> **TASK GOAL**:
Nothing but the lines from the one containing "your property clean and attractive." through the last line of the material should appear in the answer, transcribed exactly, pictures excluded.

> **TASK INPUTS**:
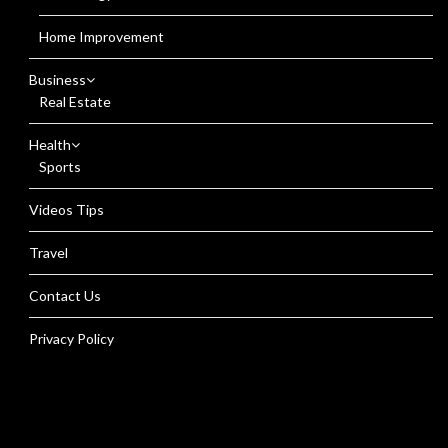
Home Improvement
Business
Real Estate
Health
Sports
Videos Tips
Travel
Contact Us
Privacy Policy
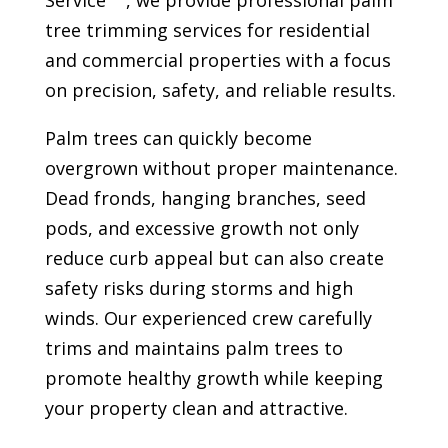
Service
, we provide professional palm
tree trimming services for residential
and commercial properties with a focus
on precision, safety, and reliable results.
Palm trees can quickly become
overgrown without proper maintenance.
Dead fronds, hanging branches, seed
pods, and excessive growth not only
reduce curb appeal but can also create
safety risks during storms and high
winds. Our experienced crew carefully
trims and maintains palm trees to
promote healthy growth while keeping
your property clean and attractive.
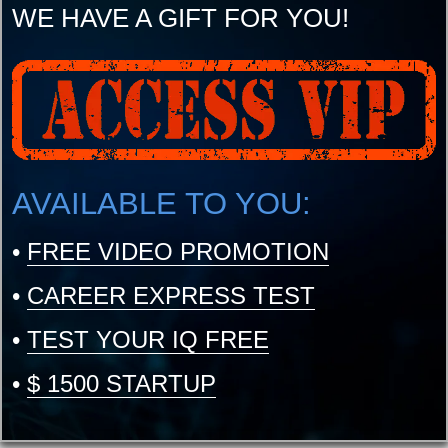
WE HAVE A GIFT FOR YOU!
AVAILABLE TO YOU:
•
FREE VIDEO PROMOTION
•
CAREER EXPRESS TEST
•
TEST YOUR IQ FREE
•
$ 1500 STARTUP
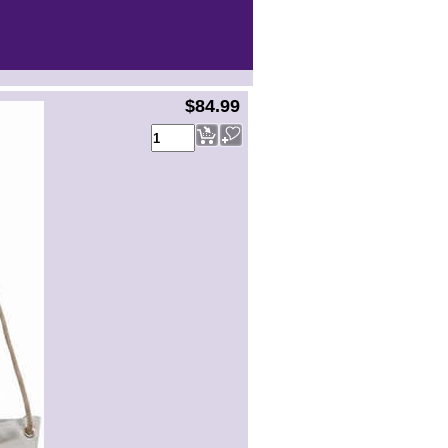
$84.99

> **TASK SOLUTION**:
your property clean and attractive.
WE HAVE A GIFT FOR YOU!
AVAILABLE TO YOU:
•
FREE VIDEO PROMOTION
•
CAREER EXPRESS TEST
•
TEST YOUR IQ FREE
•
$ 1500 STARTUP
$84.99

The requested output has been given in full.